»»

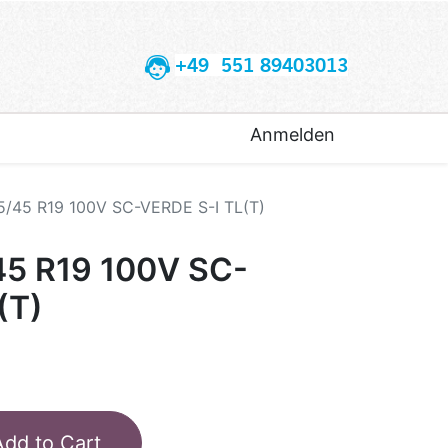
+49 551 89403013
Anmelden
5/45 R19 100V SC-VERDE S-I TL(T)
45 R19 100V SC-
(T)
Add to Cart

««

→ Problem description: Write the entries out again word for word. Omit all pictures from them.

→ Result of the task:
+49 551 89403013
Anmelden
5/45 R19 100V SC-VERDE S-I TL(T)
45 R19 100V SC-
(T)
Add to Cart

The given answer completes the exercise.